K
Keith Thompson
Robbie Brown said:Helmut Tessarek said:On 21.01.14 7:33 , Robbie Brown wrote:
check out my mail signature. it will also answer your question.
[...]
/*
Thou shalt not follow the NULL pointer for chaos and madness
await thee at its end.
*/
Good advice, but not actually relevant in this case.
The OP *expected* a segmentation fault on dereferencing a null pointer.
The problem was that the pointer object in question was uninitialized,
and therefore might or might not contain a null pointer value.

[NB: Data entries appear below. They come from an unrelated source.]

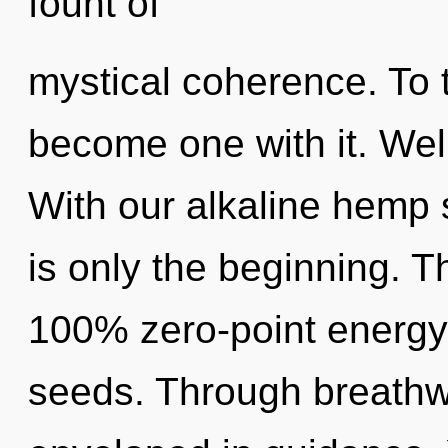
fount of
mystical coherence. To t
become one with it. Wel
With our alkaline hemp
is only the beginning. T
100% zero-point energy
seeds. Through breathw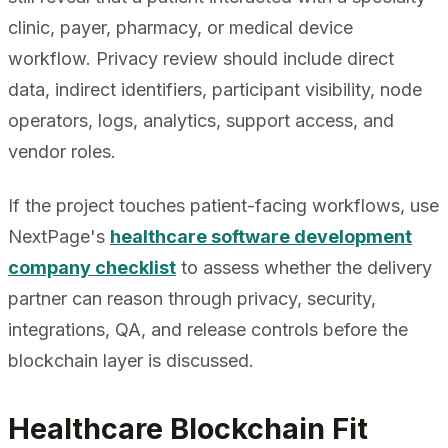
clinic, payer, pharmacy, or medical device
workflow. Privacy review should include direct
data, indirect identifiers, participant visibility, node
operators, logs, analytics, support access, and
vendor roles.
If the project touches patient-facing workflows, use
NextPage's
healthcare software development
company checklist
to assess whether the delivery
partner can reason through privacy, security,
integrations, QA, and release controls before the
blockchain layer is discussed.
Healthcare Blockchain Fit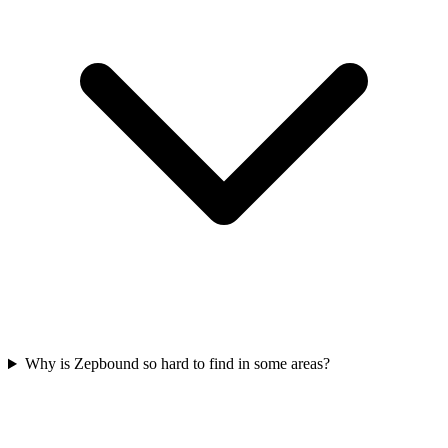
Why is Zepbound so hard to find in some areas?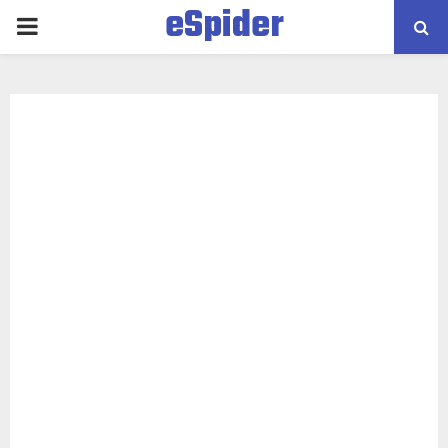
eSpider
PRIMARY
MENU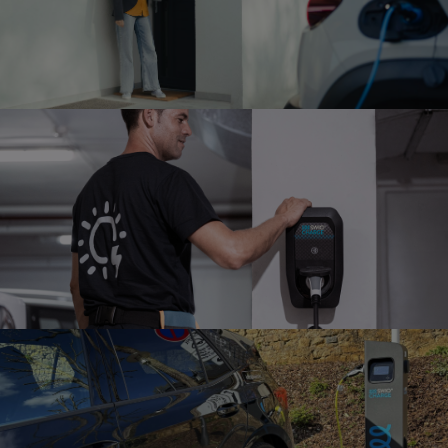
MULTI HOME
INSTALLATION
Installation in a multi-family home
FULL-SERVICE MAINTENANCE
Charger support and preventive
maintenance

Yes, I'm starting to get the impression that, unlike other languages I
have used, C (or rather the C compiler perhaps) doesn't stop you from
doing all manner of exceptionally stupid things.
Yes. Another interesting, um, feature of C is that the syntax is what I
think of as "dense". What that means is that a single-character typo in
an otherwise correct C program can easily produce something that's
perfectly correct as far as the compiler is concerned, but has
completely different behavior.
For example, for no other reason that experimentation I tried to get my
head around pointers to pointers and came up with the following.
Trying hard not to make assumptions, just observations.
[Linux 3.2.0-23-generic x86_64 GNU/Linux]
int **arpi = (int**) malloc(sizeof(int*) * 5);
A good idiom for malloc that mostly avoids type mismatches is:
int **arpi = malloc(5 * sizeof *arpi);
Casting the result of malloc is unnecessary and can mask errors in some
cases. Applying sizeof to *arpi (more generally, to what the LHS points
to) ensures that you have the correct size and type without having to
repeat the type name.
*(arpi + 4) = malloc(sizeof(int));
Probably better written as:
arpi[4] = malloc(sizeof *(arpi[4]));
*(*(arpi + 4)) = 14;
*(arpi[4]) = 14;
If I run this through gdb I can see what I expected to see (there's that
word again, what other word can I use?).
arpi is a pointer to the first of 5 64 bit addresses.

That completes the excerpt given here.